Well, the book never happened. Our friend at Electric Literature report today that Salinger had wanted a limited, small press release which was thwarted by the concurrent ages of celebrity and Amazon.

In the meantime, those of us who cared were able to read the story in The New Yorker‘s digital archive. Nothing is truly lost anymore, except for the chance to own a beautifully designed and published physical Hapworth.

Meanwhile, reminds Electric Literature, we’ve been promised far more than this novella since Salinger’s death. Salinger’s later life biographers and contemporaries all say he continued to write long after he stopped publishing and went into seclusion.

J.D.’s son Matthew confirms a trove of unpublished materials, but not some of the specific novels that others have promised. He says we’ll get to see it, but he’s not promising anything soon.

Je Suis Charlie, Redux

Yesterday, Flatiron cancelled the remaining 35 appearances of a 40 city book tour for American Dirt author Jeanine Cummins. Cummins will return to the road later to conduct a series of town halls. What I find worrisome is that Flatiron cites threats made against the author and booksellers for motivating its decision. Publishers Weekly also reports that critics of the novel have received threats and been harassed as well.

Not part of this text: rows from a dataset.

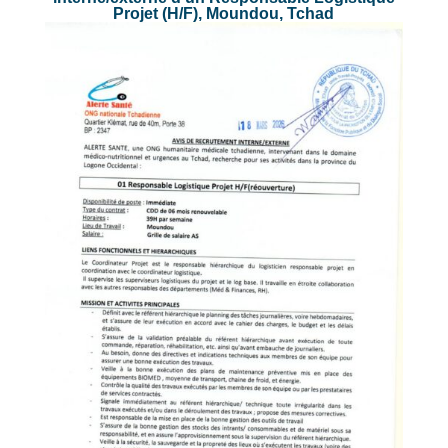
Projet (H/F), Moundou, Tchad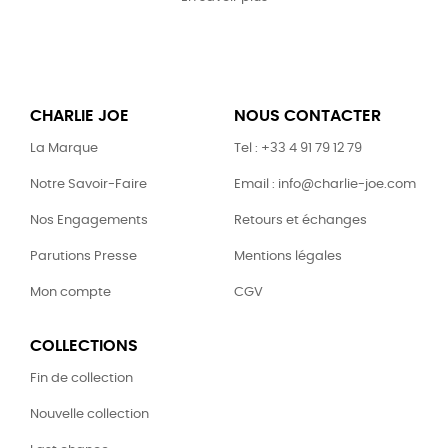
CHARLIE JOE
NOUS CONTACTER
La Marque
Tel : +33 4 91 79 12 79
Notre Savoir-Faire
Email : info@charlie-joe.com
Nos Engagements
Retours et échanges
Parutions Presse
Mentions légales
Mon compte
CGV
COLLECTIONS
Fin de collection
Nouvelle collection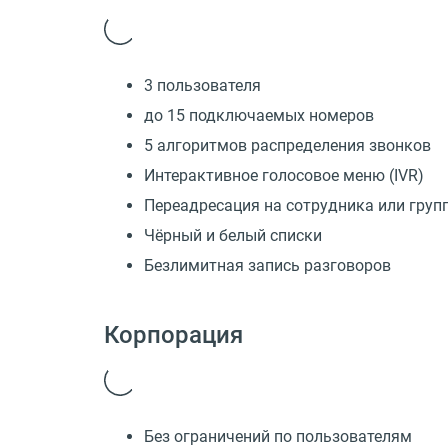
3 пользователя
до 15 подключаемых номеров
5 алгоритмов распределения звонков
Интерактивное голосовое меню (IVR)
Переадресация на сотрудника или груп
Чёрный и белый списки
Безлимитная запись разговоров
Корпорация
Без ограничений по пользователям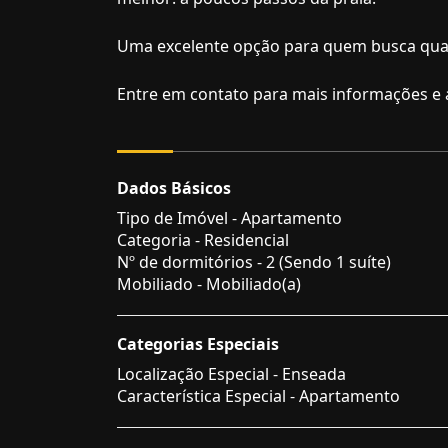
Uma excelente opção para quem busca qualid
Entre em contato para mais informações e a
Dados Básicos
Tipo de Imóvel - Apartamento
Categoria - Residencial
Nº de dormitórios - 2 (Sendo 1 suíte)
Mobiliado - Mobiliado(a)
Categorias Especiais
Localização Especial - Enseada
Característica Especial - Apartamento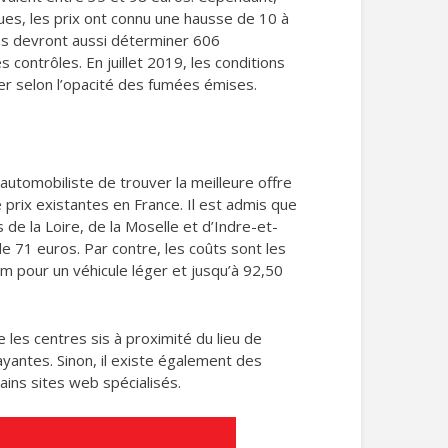
ues, les prix ont connu une hausse de 10 à
ens devront aussi déterminer 606
 contrôles. En juillet 2019, les conditions
er selon l’opacité des fumées émises.
utomobiliste de trouver la meilleure offre
prix existantes en France. Il est admis que
de la Loire, de la Moselle et d’Indre-et-
e 71 euros. Par contre, les coûts sont les
m pour un véhicule léger et jusqu’à 92,50
 les centres sis à proximité du lieu de
ayantes. Sinon, il existe également des
tains sites web spécialisés.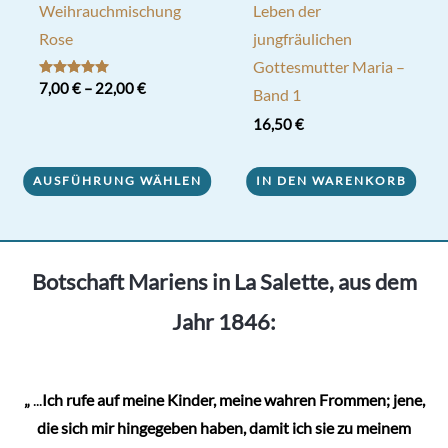
Weihrauchmischung
Leben der
Rose
jungfräulichen
Gottesmutter Maria –
Bewertet mit
7,00
€
–
22,00
€
Band 1
5.00
von 5
Dieses
16,50
€
Produkt
weist
AUSFÜHRUNG WÄHLEN
IN DEN WARENKORB
mehrere
Varianten
auf.
Botschaft Mariens in La Salette, aus dem
Die
Optionen
Jahr 1846:
können
auf
der
„
...
Ich rufe auf meine Kinder, meine wahren Frommen; jene,
Produktseite
die sich mir hingegeben haben, damit ich sie zu meinem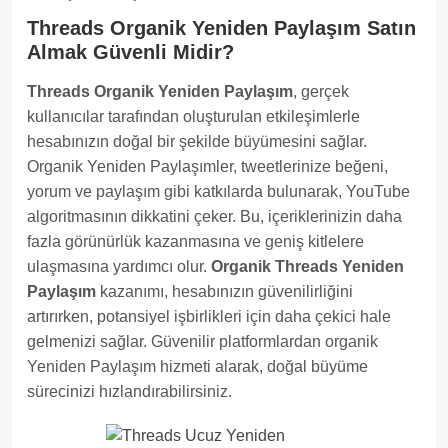
Threads Organik Yeniden Paylaşım Satın
Almak Güvenli Midir?
Threads Organik Yeniden Paylaşım
, gerçek
kullanıcılar tarafından oluşturulan etkileşimlerle
hesabınızın doğal bir şekilde büyümesini sağlar.
Organik Yeniden Paylaşımler, tweetlerinize beğeni,
yorum ve paylaşım gibi katkılarda bulunarak, YouTube
algoritmasının dikkatini çeker. Bu, içeriklerinizin daha
fazla görünürlük kazanmasına ve geniş kitlelere
ulaşmasına yardımcı olur.
Organik Threads Yeniden
Paylaşım
kazanımı, hesabınızın güvenilirliğini
artırırken, potansiyel işbirlikleri için daha çekici hale
gelmenizi sağlar. Güvenilir platformlardan organik
Yeniden Paylaşım hizmeti alarak, doğal büyüme
sürecinizi hızlandırabilirsiniz.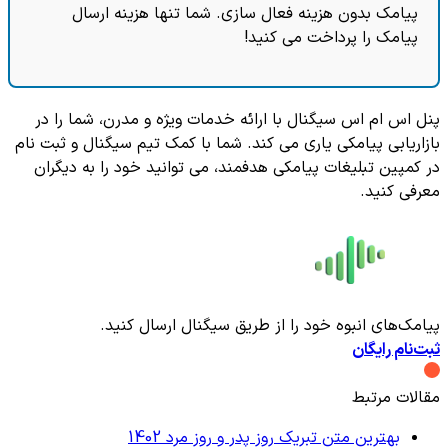
پیامک بدون هزینه فعال سازی. شما تنها هزینه ارسال
پیامک را پرداخت می کنید!
پنل اس ام اس سیگنال با ارائه خدمات ویژه و مدرن، شما را در
بازاریابی پیامکی یاری می کند. شما با کمک تیم سیگنال و ثبت نام
در کمپین تبلیغات پیامکی هدفمند، می توانید خود را به دیگران
معرفی کنید.
پیامک‌های انبوه خود را از طریق سیگنال ارسال کنید.
ثبت‌نام رایگان
مقالات مرتبط
بهترین متن تبریک روز پدر و روز مرد 1402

It seems there are thugs and extremists on all sides of the issue and while I will not give them moral equivalence, I think that any threat of violence around the publication or sale of a book is just a short step away from the fanaticism that motivated the Charlie Hebdo massacre in 2015.

We should be having heated, passionate and sometimes even impolite fights over fiction, but violence should never enter into it.